Photography The relevance of Bruno Metra’s photography

The relevance of Bruno Metra’s photography

Anna Frattini

Bruno Metra‘s photography addresses current themes in his work, from ID 3 to FLUX, passing through CONTROL and many other projects. His photography encompasses a wide range of contemporary issues, from BritSit to ID 3, passing through CONTROL and FLUX. His reflections always mirror current topics relevant to the times we live in. In ID 3, Metra reflects on the concept of identity, challenging the idea of beauty deeply rooted in our society. This project, following ID 1 and ID 2, both in collaboration with Laurence Jeanson, examines the images that bombard us every day. Metra applies cutouts from magazines onto portraits of models, appropriating them.

Each model takes the place of another, transforming and becoming a work of art that makes us reflect on our own identity and how easily it can be manipulated. According to Metra, the editing process is one of the most significant steps, along with the concept of socially conditioned beauty. It is no longer natural but portrayed according to a specific dictate: that of appearances.

ID 3 | Elle

In CONTROL, also in collaboration with Laurence Jeanson, a model compulsively touches her face while, on the opposite screen, two hands crumple a magazine page. The two faces, juxtaposed through two adjacent videos, create a decidedly unsettling effect.

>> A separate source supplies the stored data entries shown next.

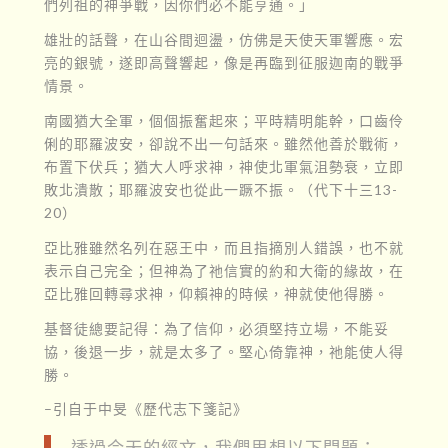
們列祖的神爭戰，因你們必不能亨通。」
雄壯的話聲，在山谷間迴盪，仿佛是天使天軍響應。宏
亮的銀號，遂即高聲響起，像是再臨到征服迦南的戰爭
情景。
南國猶大全軍，個個振奮起來；平時精明能幹，口齒伶
俐的耶羅波安，卻說不出一句話來。雖然他善於戰術，
布置下伏兵；猶大人呼求神，神使北軍氣沮勢衰，立即
敗北潰散；耶羅波安也從此一蹶不振。（代下十三13-
20）
亞比雅雖然名列在惡王中，而且指摘別人錯誤，也不就
表示自己完全；但神為了祂信實的約和大衛的緣故，在
亞比雅回轉尋求神，仰賴神的時候，神就使他得勝。
基督徒總要記得：為了信仰，必須堅持立場，不能妥
協，後退一步，就是太多了。堅心倚靠神，祂能使人得
勝。
–引自于中旻《歷代志下箋記》
透過今天的經文，我們思想以下問題：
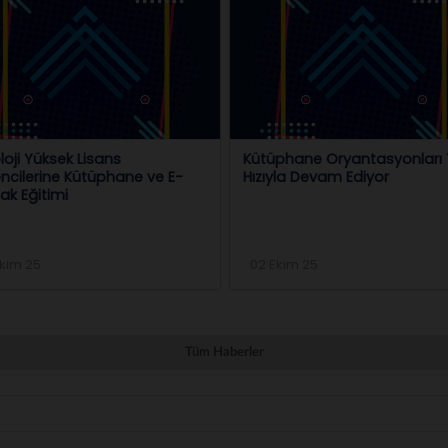
phane Oryantasyonları Tüm
Şehit Erdem Öztürk Kız Meslek
yla Devam Ediyor
Teknik Anadolu Lisesi
Öğrencilerine Kütüphane Gez
Gerçekleştirildi
kim 25
16 Aralık 25
Tüm Haberler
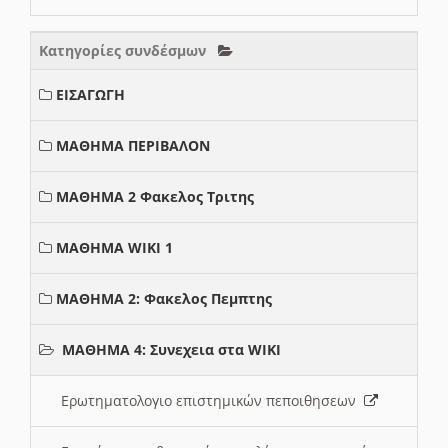
Κατηγορίες συνδέσμων
ΕΙΣΑΓΩΓΗ
ΜΑΘΗΜΑ ΠΕΡΙΒΑΛΟΝ
ΜΑΘΗΜΑ 2 Φακελος Τριτης
ΜΑΘΗΜΑ WIKI 1
ΜΑΘΗΜΑ 2: Φακελος Πεμπτης
ΜΑΘΗΜΑ 4: Συνεχεια στα WIKI
Ερωτηματολογιο επιστημικών πεποιθησεων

FLUX, a project very different from ID, exhibited at Galerie Quatrsixun in Brussels and Galerie Françoise Besson in Lyon, utilizes a television that cannot receive or process a series of images. This project originated from Metra’s father’s illness, as he had Alzheimer’s and preferred these abstract digital images to regular TV programs. Metra’s intention is to halt the passage of time, immortalize chaos and continuous communication, and explore how it is manipulated. 

In BritSit and GreekSit, a previous project, Metra embarks on a journey reflecting on territorial and national identity. Approaching citizens of England and Greece, the photographer invites them to sit down, talk, and share their thoughts. The act of sitting represents their place of origin or residence, becoming the common thread in this series of captivating shots where we encounter numerous unique characters.